YOUR TASK: Give the records again word for word. Leave every picture out.

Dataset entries
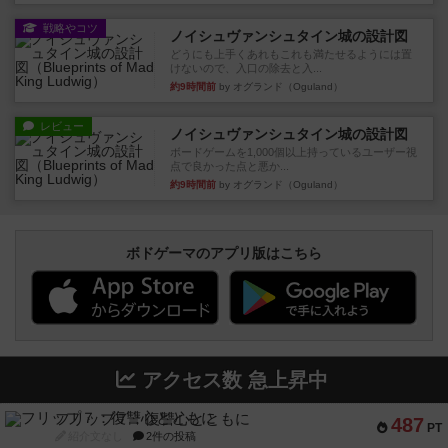
戦略やコツ
ノイシュヴァンシュタイン城の設計図
どうにも上手くあれもこれも満たせるようには置
けないので、入口の除去と入...
約9時間前
by オグランド（Oguland）
レビュー
ノイシュヴァンシュタイン城の設計図
ボードゲームを1,000個以上持っているユーザー視
点で良かった点と悪か...
約9時間前
by オグランド（Oguland）
ボドゲーマのアプリ版はこちら
アクセス数 急上昇中
フリップ７：復讐心とともに
487
PT
紹介文なし
2件の投稿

REPLY:
戦略やコツ
ノイシュヴァンシュタイン城の設計図
どうにも上手くあれもこれも満たせるようには置
けないので、入口の除去と入...
約9時間前
by オグランド（Oguland）
レビュー
ノイシュヴァンシュタイン城の設計図
ボードゲームを1,000個以上持っているユーザー視
点で良かった点と悪か...
約9時間前
by オグランド（Oguland）
ボドゲーマのアプリ版はこちら
アクセス数 急上昇中
フリップ７：復讐心とともに
487
PT
紹介文なし
2件の投稿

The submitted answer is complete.